Als sie die Augen einen Spaltbreit öffnete, stellte sie fest, dass sie auf dem unteren Bett in ihrer alten Zelle lag und Ruby auf sie hinabstarrte. »Crow!«
Carrow schloss das Mädchen in die Arme. »Ruby, meine Süße.«
»Ich hab dich so vermisst!«
»Ich hab dich auch vermisst.«
»Was ist denn mit deinem Gesicht passiert, Crow? Und warum sind wir noch hier? Gehen wir denn jetzt nicht nach Hause?«
Mit einiger Mühe richtete sich Carrow in eine sitzende Position auf, wobei sie vor Schmerzen das Gesicht verzog. »Sie haben uns angelogen, Ruby.«
»Angelogen?« Die Augen des Mädchens schimmerten beunruhigt.
»Das heißt aber noch lange nicht, dass wir bis in alle Ewigkeit hierbleiben.
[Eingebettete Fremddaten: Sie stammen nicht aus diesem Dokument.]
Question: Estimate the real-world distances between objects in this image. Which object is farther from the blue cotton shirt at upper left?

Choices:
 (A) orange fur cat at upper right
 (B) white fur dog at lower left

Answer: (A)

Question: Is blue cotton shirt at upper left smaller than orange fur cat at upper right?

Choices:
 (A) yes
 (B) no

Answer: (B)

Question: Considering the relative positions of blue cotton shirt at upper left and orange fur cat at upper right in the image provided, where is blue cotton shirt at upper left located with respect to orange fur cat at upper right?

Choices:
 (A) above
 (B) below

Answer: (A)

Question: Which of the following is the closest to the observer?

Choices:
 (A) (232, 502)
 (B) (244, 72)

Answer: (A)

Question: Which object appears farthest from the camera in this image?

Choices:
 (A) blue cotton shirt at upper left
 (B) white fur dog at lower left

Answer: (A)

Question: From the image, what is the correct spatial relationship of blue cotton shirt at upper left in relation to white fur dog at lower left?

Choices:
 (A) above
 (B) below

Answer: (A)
Wir werden fliehen. Das versprech ich dir.« Carrow sah über den Kopf des Mädchens hinweg zu dem Etagenbett auf der anderen Seite, auf dem zwei neue Frauen der Sorceri saßen. Carrow erkannte die beiden aus der Akte, die das Haus der Hexen führte. Darin waren die beiden als böse Sorceri verzeichnet, die jederzeit umgebracht werden konnten: Emberine, die Königin der Flammen, und Portia, die Königin der Steine. Die beiden waren seit vielen Jahrhunderten Partnerinnen und, wenn man den Gerüchten Glauben schenken durfte, ein Liebespaar.
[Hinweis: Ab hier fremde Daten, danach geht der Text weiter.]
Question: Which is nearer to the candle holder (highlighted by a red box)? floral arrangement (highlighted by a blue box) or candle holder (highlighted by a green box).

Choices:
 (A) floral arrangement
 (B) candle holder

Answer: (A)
Sie waren unverkennbar. Portias hellblondes Haar war kurz geschnitten, mit schwarz gefärbten Spitzen, die der Schwerkraft trotzten. Emberines widerborstige Mähne war nach Sorceri-Art in wilde Zöpfe geflochten. Einige der dicken Flechten leuchteten in kühnem Tizianrot, andere waren schwarz. Auf ihrem metallenen Brustpanzer waren Flammen eingraviert.
Ohne den Blick von ihnen zu nehmen, fragte Carrow Lanthe: »Was tun die denn hier?«
Gemeinsam konnten diese beiden Königinnen Feuer und Stein manipulieren wie niemand anders auf Erden. Es hieß, dass Ember die Macht von hundert Feuerdämonen besäße und sich sogar selbst in eine Flamme verwandeln könne. Portia war angeblich in der Lage, ganze Berge zu versetzen, im wahrsten Sinne des Wortes. Sie benutzten ihre Macht in erster Linie für rücksichtslose, willkürliche Massaker.
»Die sind erst zwei Tage hier«, antwortete Lanthe, der die beiden Neuankömmlinge kein Stück besser zu gefallen schienen als Carrow. »So langsam sind wir hier voll belegt.«
»Wir werden von Sterblichen gefangen gehalten«, sagte Emberine. »Wie demütigend.« Sie kicherten.
»Wodurch wir jede Menge Zeit hatten, uns mit der kleinen Ruby anzufreunden«, fügte Portia hinzu. »Worüber haben wir uns doch gleich noch gestern so schön unterhalten? Ach ja, darüber, dass das Haus der Zicken einfach nicht mit deinen Kräften umzugehen weiß.«
Ember breitete die Arme aus. »Ruby, komm und setz dich auf Tante Embers Schoß, wie sonst auch immer.«
Als sich Carrows Finger fester um ihre Schulter schlossen, sah Ruby mit gerunzelter Stirn zu ihr auf.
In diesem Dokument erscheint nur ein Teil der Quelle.